The Horrors of the Blue Whale Challenge

Irkutsk Oblast, Siberia: Yulia (15) and Veronika (16) are currently sitting in front of their computers.Yulia sees the date on the lower right corner of her computer. Sunday, 26th February 2017. The day has arrived. After 50 days of anticipation, it has finally arrived. Yulia and Veronika's fingers tremble as they click "accept" on the screen with their wrists slit and covered in dried blood. If you look closely, you'll see the angry gashes along their pale white skin. The incisions representing a whale. 
Yulia goes onto VK and types in her last message - "End."       
Veronika does the same and writes her last message as "Sense is lost... End."
Both of them decide to meet outside a 14-storey apartment building close to their homes. With a sense of finality, they plunge simultaneously to their death from the roof of the same building.

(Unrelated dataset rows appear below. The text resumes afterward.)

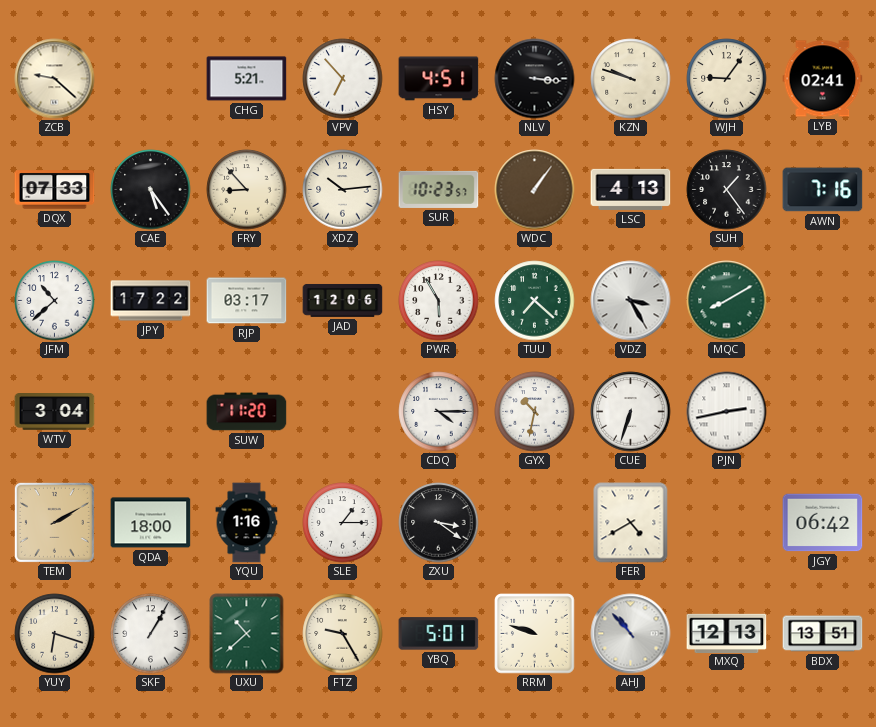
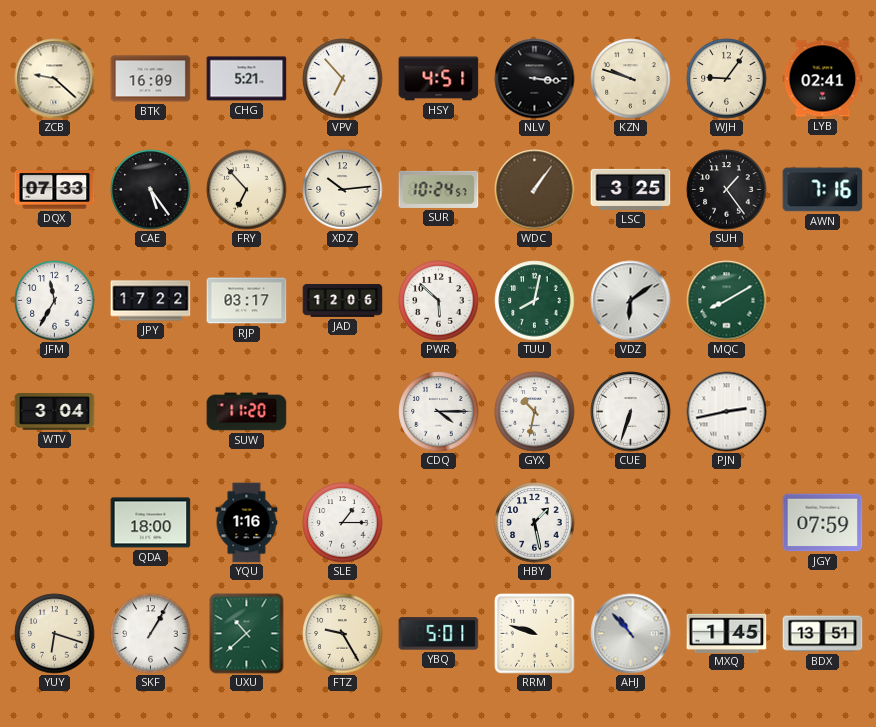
BTK: none -> 16:09
FRY: 8:53 -> 6:53
SUR: 10:23 -> 10:24
LSC: 4:13 -> 3:25
JFM: 10:38 -> 11:35
PWR: 5:55 -> 5:52
TUU: 7:22 -> 8:02
VDZ: 3:25 -> 6:09
TEM: 2:10 -> none
ZXU: 3:21 -> none
HBY: none -> 1:28
FER: 4:40 -> none
JGY: 06:42 -> 07:59
MXQ: 12:13 -> 1:45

In 2013, more than 100 teens committed suicide in Russia and the government authorities were rendered clueless about these episodes. No one knew it was only the beginning of hysteria on a large scale. All the cases seemed to have been using VKontakte (popularly known as VK), a Russian-based social networking service which is apparently the 6th most popular website in the world (according to SimilarWeb). While the world faced this trial of mass teenage suicides only roughly starting from the month of May 2016, it made its debut in Russia almost 4 years back.

Yes, I'm talking about the infamous Blue Whale Game/Challenge. The very 21st-century social networking phenomenon which consists of a series of tasks assigned to players by administrators for a 50-day period, with the final challenge requiring the player to commit suicide. The game has proliferated and spread across the globe.

Moving on, in November 2016, 21-year-old Filipp Budeikin was arrested on suspicion of organising a suicide group. The investigation into 130 suicide cases in Russia began only this year when the authorities formed a concrete image of what they were dealing with. It was only in May 2017 that the Russian Duma passed a bill introducing criminal responsibility for creating pro-suicide groups on social media and in June 2017, President Vladimir Putin signed a law imposing criminal penalties for inducing minors to suicide (TASS, June 7 2017).

Adding to that, India saw its first case in Mumbai this year. On 27th October 2017, the Supreme Court decided to hear a plea to ban the deadly game. It asked the government to get back to it within three weeks with a plan to ban the game. The court also directed state-run broadcaster Doordarshan and private TV channels to use prime time slots to spread awareness about the deadly game.

How is the game carried out? It begins with simple tasks like drawing a whale on a paper and gradually moves onto more serious ones like carving it on their skin. Common assignments include self-harm, watching horror movies throughout the day, waking up at 4:20 am, spending the night at a graveyard, listening to 'dark songs', etc. To maintain credibility and proof, participants are expected to share photos of the challenges/tasks completed by them.


(a common sight of the arm of a player)


But what makes the game so susceptible to teenagers in particular? Online is a medium used by billions of teens worldwide and anonymity increases the chances of experimentation by people who can organise such suicide groups. Also, a teenager's mind is easier to transform according to one's wishes, easier to manipulate. The administrator of the game feeds at the insecurities of the intangible thinking of teenagers and provides them with a way out, a quick fix to their problems. Such games that dare you with tasks offers a boost to self-esteem. The adrenaline rush makes them forget of the cost that their life has to pay.

The three most common ways of preventing suicides can be -

1. To look at the warning signs. If he/she has attempted suicide before, experienced death of a family member or someone close, had a chronic illness, or been bullied or abused, etc. are serious signs.

2. To enhance self-esteem - spending time with family/friends, doing something they feel happy doing, etc.

3. To get engaged in real-time activities rather than virtual, online pleasures.

It is no doubt that technology makes people's life easy but now it is making people's death also easy. People's lives have already become short due to chosen lifestyles and games like these are making them shorter. Even if they find a solution to this problem there won't be much time before another such game is created which will be even more dangerous than the Blue Whale.